== Data under study ==
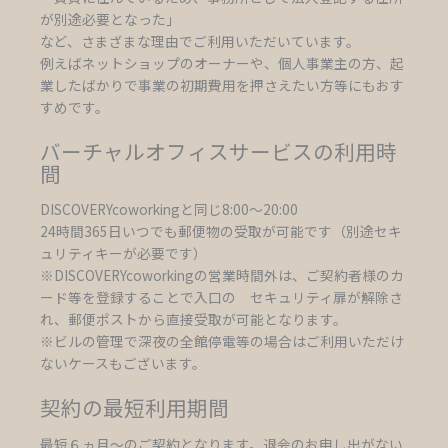
が別途必要となった」
など、さまざまな理由でご利用いただいています。
例えばネットショップのオーナーや、個人事業主の方、起
業したばかりで事業の初期費用を押さえたい方等にもおす
すめです。
バーチャルオフィスサービスの利用時
間
DISCOVERYcoworkingと同じ8:00～20:00
24時間365日いつでも郵便物の受取が可能です（別途セキ
ュリティキーが必要です）
※DISCOVERYcoworkingの営業時間外は、ご契約者様のカ
ード等を登録することで入口の セキュリティ扉が解除さ
れ、郵便ポストから直接受取が可能となります。
※ビルの管理で深夜の全館停電等の場合はご利用いただけ
ないケースもございます。
契約の最短利用期間
最短６ヵ月～のご契約となります。退会のお申し出がない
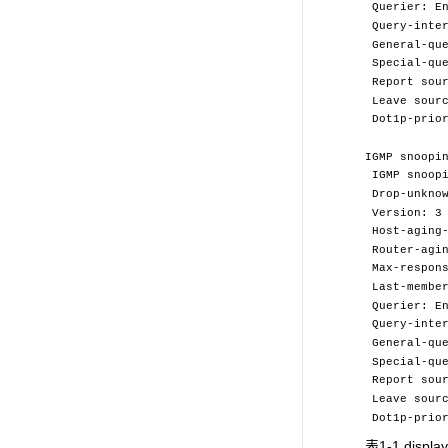
Querier: En
Query-inter
General-que
Special-que
Report sour
Leave sourc
Dot1p-prior
IGMP snoopi
IGMP snoopi
Drop-unknow
Version: 3
Host-aging-
Router-agin
Max-respons
Last-member
Querier: En
Query-inter
General-que
Special-que
Report sour
Leave sourc
Dot1p-prior
表1-1 displa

== What you need to do ==
Your output should be an exact transcription of the line that holds "Drop-unknow" and each line after it through the end of the listing above.

== The completed task ==
Drop-unknow
Version: 3
Host-aging-
Router-agin
Max-respons
Last-member
Querier: En
Query-inter
General-que
Special-que
Report sour
Leave sourc
Dot1p-prior
表1-1 displa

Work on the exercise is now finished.